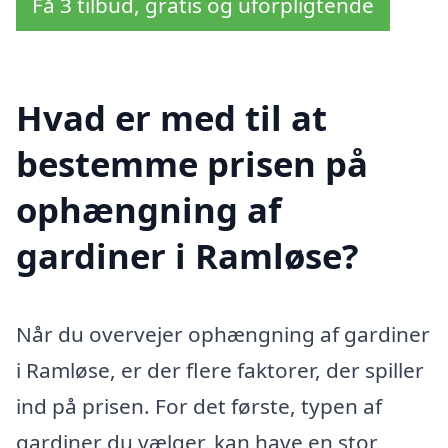
Få 3 tilbud, gratis og uforpligtende
Hvad er med til at
bestemme prisen på
ophængning af
gardiner i Ramløse?
Når du overvejer ophængning af gardiner
i Ramløse, er der flere faktorer, der spiller
ind på prisen. For det første, typen af
gardiner du vælger, kan have en stor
---+---
What is needed
Write out, word for word, every line from the one containing "i Ramløse, er der flere faktorer, der spiller" through the last line of the records above.

Result of this exercise
i Ramløse, er der flere faktorer, der spiller
ind på prisen. For det første, typen af
gardiner du vælger, kan have en stor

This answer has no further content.